____ RECORDS SHOWN

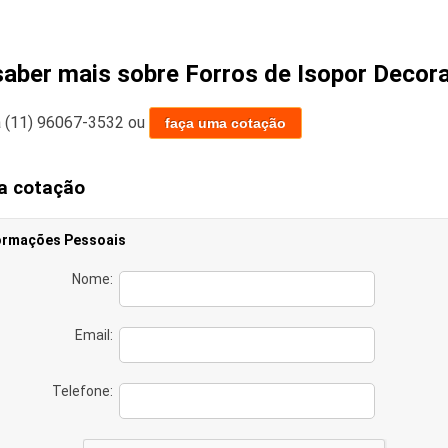
saber mais sobre Forros de Isopor Decora
a
(11) 96067-3532
ou
faça uma cotação
a cotação
ormações Pessoais
Nome:
Email:
Telefone:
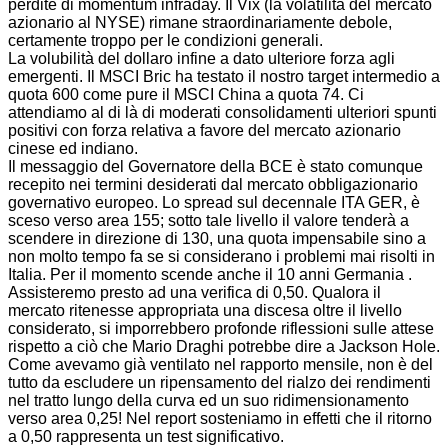
perdite di momentum infraday. Il Vix (la volatilità del mercato
azionario al NYSE) rimane straordinariamente debole,
certamente troppo per le condizioni generali.
La volubilità del dollaro infine a dato ulteriore forza agli
emergenti. Il MSCI Bric ha testato il nostro target intermedio a
quota 600 come pure il MSCI China a quota 74. Ci
attendiamo al di là di moderati consolidamenti ulteriori spunti
positivi con forza relativa a favore del mercato azionario
cinese ed indiano.
Il messaggio del Governatore della BCE è stato comunque
recepito nei termini desiderati dal mercato obbligazionario
governativo europeo. Lo spread sul decennale ITA GER, è
sceso verso area 155; sotto tale livello il valore tenderà a
scendere in direzione di 130, una quota impensabile sino a
non molto tempo fa se si considerano i problemi mai risolti in
Italia. Per il momento scende anche il 10 anni Germania .
Assisteremo presto ad una verifica di 0,50. Qualora il
mercato ritenesse appropriata una discesa oltre il livello
considerato, si imporrebbero profonde riflessioni sulle attese
rispetto a ciò che Mario Draghi potrebbe dire a Jackson Hole.
Come avevamo già ventilato nel rapporto mensile, non è del
tutto da escludere un ripensamento del rialzo dei rendimenti
nel tratto lungo della curva ed un suo ridimensionamento
verso area 0,25! Nel report sosteniamo in effetti che il ritorno
a 0,50 rappresenta un test significativo.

________

### EXERCISE PROMPT
What should be set down is every line from the opening of the records through the line that contains "non molto tempo", exactly, with pictures left out.

### WRITTEN RESPONSE
saber mais sobre Forros de Isopor Decora
a
(11) 96067-3532
ou
faça uma cotação
a cotação
ormações Pessoais
Nome:
Email:
Telefone:
perdite di momentum infraday. Il Vix (la volatilità del mercato
azionario al NYSE) rimane straordinariamente debole,
certamente troppo per le condizioni generali.
La volubilità del dollaro infine a dato ulteriore forza agli
emergenti. Il MSCI Bric ha testato il nostro target intermedio a
quota 600 come pure il MSCI China a quota 74. Ci
attendiamo al di là di moderati consolidamenti ulteriori spunti
positivi con forza relativa a favore del mercato azionario
cinese ed indiano.
Il messaggio del Governatore della BCE è stato comunque
recepito nei termini desiderati dal mercato obbligazionario
governativo europeo. Lo spread sul decennale ITA GER, è
sceso verso area 155; sotto tale livello il valore tenderà a
scendere in direzione di 130, una quota impensabile sino a
non molto tempo fa se si considerano i problemi mai risolti in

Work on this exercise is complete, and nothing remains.